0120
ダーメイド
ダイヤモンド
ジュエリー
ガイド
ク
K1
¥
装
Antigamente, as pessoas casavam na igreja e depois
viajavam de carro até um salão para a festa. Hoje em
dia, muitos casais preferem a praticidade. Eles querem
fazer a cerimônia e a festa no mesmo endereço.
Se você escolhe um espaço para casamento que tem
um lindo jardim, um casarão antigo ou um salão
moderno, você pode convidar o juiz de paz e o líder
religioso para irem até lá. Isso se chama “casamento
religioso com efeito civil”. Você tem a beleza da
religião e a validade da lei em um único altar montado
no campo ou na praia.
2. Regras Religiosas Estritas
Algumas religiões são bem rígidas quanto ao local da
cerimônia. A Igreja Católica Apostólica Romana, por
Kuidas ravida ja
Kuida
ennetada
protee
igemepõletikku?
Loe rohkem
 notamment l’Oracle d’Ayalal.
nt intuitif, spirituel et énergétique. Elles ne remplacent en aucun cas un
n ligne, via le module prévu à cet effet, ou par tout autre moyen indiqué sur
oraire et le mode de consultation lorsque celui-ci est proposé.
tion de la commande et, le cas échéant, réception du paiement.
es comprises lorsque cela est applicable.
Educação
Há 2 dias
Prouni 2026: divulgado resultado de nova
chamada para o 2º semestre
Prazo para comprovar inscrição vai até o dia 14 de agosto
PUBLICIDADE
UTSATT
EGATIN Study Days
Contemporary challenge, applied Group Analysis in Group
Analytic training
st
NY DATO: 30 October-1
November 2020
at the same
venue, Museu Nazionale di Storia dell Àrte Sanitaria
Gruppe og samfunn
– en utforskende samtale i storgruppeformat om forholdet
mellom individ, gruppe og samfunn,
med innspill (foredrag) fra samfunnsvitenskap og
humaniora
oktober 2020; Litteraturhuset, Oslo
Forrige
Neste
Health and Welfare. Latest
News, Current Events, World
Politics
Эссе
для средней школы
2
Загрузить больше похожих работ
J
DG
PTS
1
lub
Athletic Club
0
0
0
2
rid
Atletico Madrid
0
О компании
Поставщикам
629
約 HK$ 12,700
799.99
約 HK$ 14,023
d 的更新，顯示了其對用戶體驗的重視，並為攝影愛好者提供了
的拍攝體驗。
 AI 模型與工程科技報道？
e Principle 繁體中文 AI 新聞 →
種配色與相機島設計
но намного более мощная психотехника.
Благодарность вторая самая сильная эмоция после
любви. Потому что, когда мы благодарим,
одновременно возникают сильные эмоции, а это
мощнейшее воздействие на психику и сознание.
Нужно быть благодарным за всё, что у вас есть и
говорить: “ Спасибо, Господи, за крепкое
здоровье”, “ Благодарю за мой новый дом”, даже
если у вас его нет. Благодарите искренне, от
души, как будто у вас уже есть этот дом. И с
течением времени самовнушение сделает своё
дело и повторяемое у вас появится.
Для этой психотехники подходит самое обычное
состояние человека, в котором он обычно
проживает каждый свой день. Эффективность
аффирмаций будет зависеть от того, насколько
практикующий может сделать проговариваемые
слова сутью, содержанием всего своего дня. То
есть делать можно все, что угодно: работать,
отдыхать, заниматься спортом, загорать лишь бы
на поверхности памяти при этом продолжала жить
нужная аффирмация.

(YOUR INSTRUCTIONS): Everything above from the line containing "dia, muitos casais" down to the line containing "News, Current Events, World" is to be transcribed exactly, with both of those lines included and nothing else added.

(SOLUTION):
dia, muitos casais preferem a praticidade. Eles querem
fazer a cerimônia e a festa no mesmo endereço.
Se você escolhe um espaço para casamento que tem
um lindo jardim, um casarão antigo ou um salão
moderno, você pode convidar o juiz de paz e o líder
religioso para irem até lá. Isso se chama “casamento
religioso com efeito civil”. Você tem a beleza da
religião e a validade da lei em um único altar montado
no campo ou na praia.
2. Regras Religiosas Estritas
Algumas religiões são bem rígidas quanto ao local da
cerimônia. A Igreja Católica Apostólica Romana, por
Kuidas ravida ja
Kuida
ennetada
protee
igemepõletikku?
Loe rohkem
 notamment l’Oracle d’Ayalal.
nt intuitif, spirituel et énergétique. Elles ne remplacent en aucun cas un
n ligne, via le module prévu à cet effet, ou par tout autre moyen indiqué sur
oraire et le mode de consultation lorsque celui-ci est proposé.
tion de la commande et, le cas échéant, réception du paiement.
es comprises lorsque cela est applicable.
Educação
Há 2 dias
Prouni 2026: divulgado resultado de nova
chamada para o 2º semestre
Prazo para comprovar inscrição vai até o dia 14 de agosto
PUBLICIDADE
UTSATT
EGATIN Study Days
Contemporary challenge, applied Group Analysis in Group
Analytic training
st
NY DATO: 30 October-1
November 2020
at the same
venue, Museu Nazionale di Storia dell Àrte Sanitaria
Gruppe og samfunn
– en utforskende samtale i storgruppeformat om forholdet
mellom individ, gruppe og samfunn,
med innspill (foredrag) fra samfunnsvitenskap og
humaniora
oktober 2020; Litteraturhuset, Oslo
Forrige
Neste
Health and Welfare. Latest
News, Current Events, World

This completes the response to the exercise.